A trillion-ton iceberg was created this week when a 5,800-square kilometer (2,200-square mile) chunk of polar ice snapped off the Larsen C ice shelf of Antarctica.
“The calving occurred sometime between Monday, July 10 and Wednesday, July 12,” the Swansea University said in a statement. “The iceberg weighs more than a trillion tons, but it was already floating before it calved away so it has no immediate impact on sea level.”
The iceberg chunk, about 350 meters (1,100 feet) thick, is larger than the state of Delaware in the U.S.
A crack in the Larsen-C ice shelf in on the Antarctic Peninsula first appeared several years ago, but recently it has been lengthening faster than before.
Carrying radar that can ‘see’ through the dark, the Copernicus Sentinel-1 satellites are monitoring the situation. The animation shows that the fissure had opened around 60 km since January last year. And, since the beginning of this January it split a further 20 km so that the 350 m-thick shelf was held only by a thread. The crack had extended around 175 km.
The iceberg created is one of the largest ever recorded.

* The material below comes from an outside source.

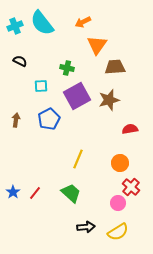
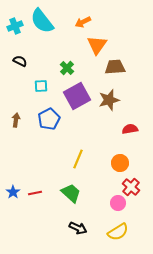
cyan semicircle: moved 2 px up
green cross: rotated 32 degrees clockwise
red line: rotated 40 degrees clockwise
black arrow: moved 8 px left, 1 px down; rotated 30 degrees clockwise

The neighboring Larsen-A and Larsen-B ice shelves suffered a similar fate with dramatic calving events in 1995 and 2002, respectively.
These ice shelves are important because they act as buttresses, holding back the ice that flows towards the sea.
The Sentinel-1 two-satellite constellation is indispensable for discovering and monitoring events like these because it continues to deliver radar images when Antarctica is shrouded in darkness for several months of the year.